* TASK DESCRIPTION *
Your result will be the set of lines with "Matematik", copied from the material below.

* MATERIAL PROVIDED *
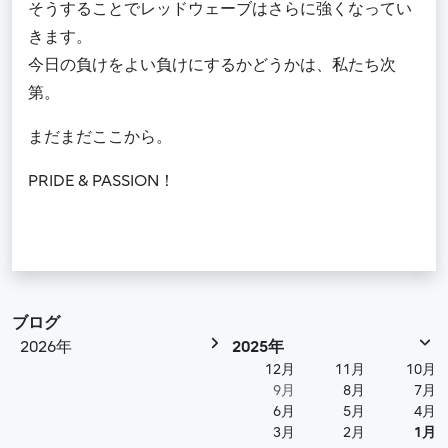
そうすることでレッドウェーブはさらに強くなってい
きます。
今日の負けをよい負けにするかどうかは、私たち次
第。
まだまだここから。
PRIDE & PASSION！
ブログ
2026年
2025年
12月
11月
10月
9月
8月
7月
6月
5月
4月
3月
2月
1月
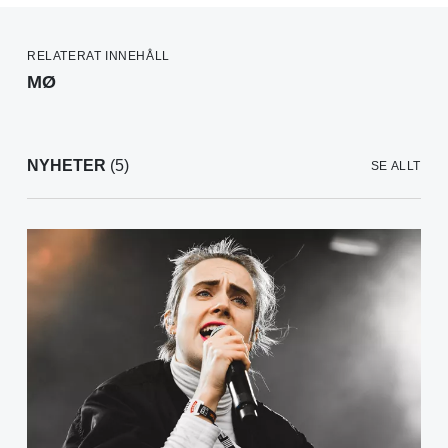
RELATERAT INNEHÅLL
MØ
NYHETER
(5)
SE ALLT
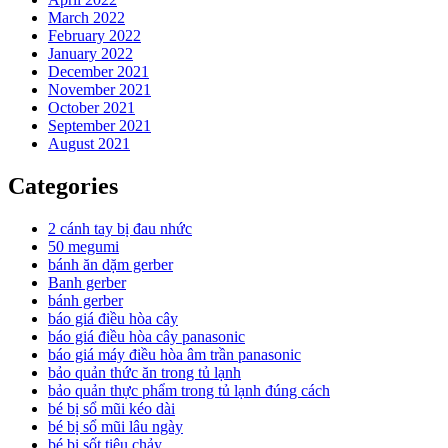
March 2022
February 2022
January 2022
December 2021
November 2021
October 2021
September 2021
August 2021
Categories
2 cánh tay bị đau nhức
50 megumi
bánh ăn dặm gerber
Banh gerber
bánh gerber
báo giá điều hòa cây
báo giá điều hòa cây panasonic
báo giá máy điều hòa âm trần panasonic
bảo quản thức ăn trong tủ lạnh
bảo quản thực phẩm trong tủ lạnh đúng cách
bé bị sổ mũi kéo dài
bé bị sổ mũi lâu ngày
bé bị sốt tiêu chảy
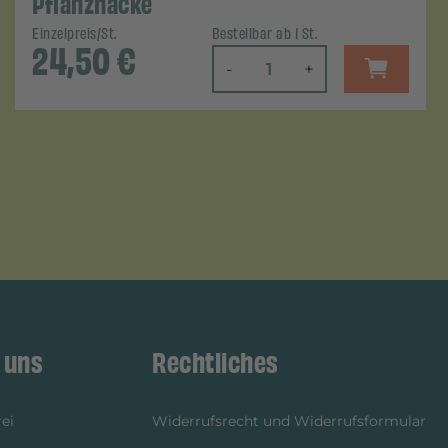
Pflanzhacke
Einzelpreis/St.
Bestellbar ab 1 St.
24,50
€
-
+
 uns
Rechtliches
ei
Widerrufsrecht und Widerrufsformular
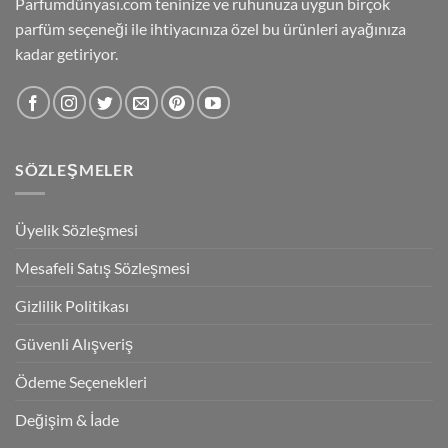
Parfumdünyası.com teninize ve ruhunuza uygun birçok
parfüm seçeneği ile ihtiyacınıza özel bu ürünleri ayağınıza
kadar getiriyor.
SÖZLEŞMELER
Üyelik Sözleşmesi
Mesafeli Satış Sözleşmesi
Gizlilik Politikası
Güvenli Alışveriş
Ödeme Seçenekleri
Değişim & İade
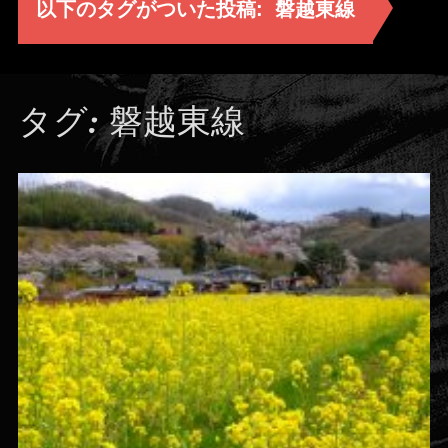
以下のタグがついた投稿:
磐越東線
タグ:
磐越東線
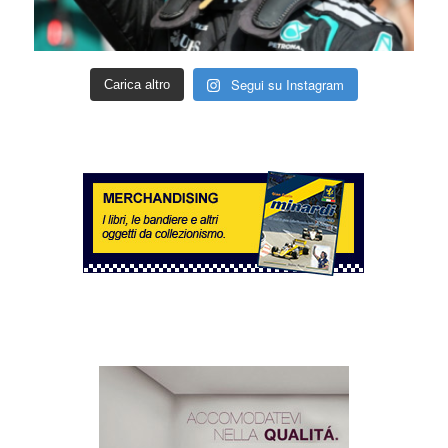
Segui su Instagram
Carica altro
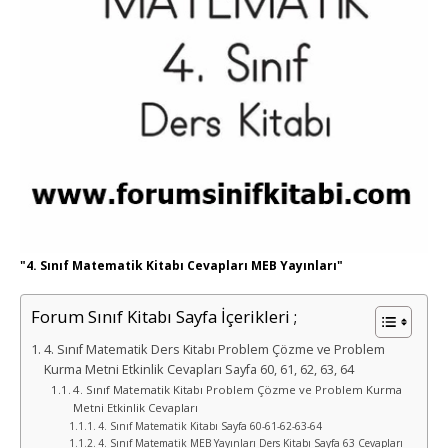
"4. Sınıf Matematik Kitabı Cevapları MEB Yayınları"
Forum Sınıf Kitabı Sayfa İçerikleri ;
4. Sınıf Matematik Ders Kitabı Problem Çözme ve Problem
Kurma Metni Etkinlik Cevapları Sayfa 60, 61, 62, 63, 64
4. Sınıf Matematik Kitabı Problem Çözme ve Problem Kurma
Metni Etkinlik Cevapları
4. Sınıf Matematik Kitabı Sayfa 60-61-62-63-64
4. Sınıf Matematik MEB Yayınları Ders Kitabı Sayfa 63 Cevapları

* SOLVED PROBLEM *
"4. Sınıf Matematik Kitabı Cevapları MEB Yayınları"
4. Sınıf Matematik Ders Kitabı Problem Çözme ve Problem
4. Sınıf Matematik Kitabı Problem Çözme ve Problem Kurma
4. Sınıf Matematik Kitabı Sayfa 60-61-62-63-64
4. Sınıf Matematik MEB Yayınları Ders Kitabı Sayfa 63 Cevapları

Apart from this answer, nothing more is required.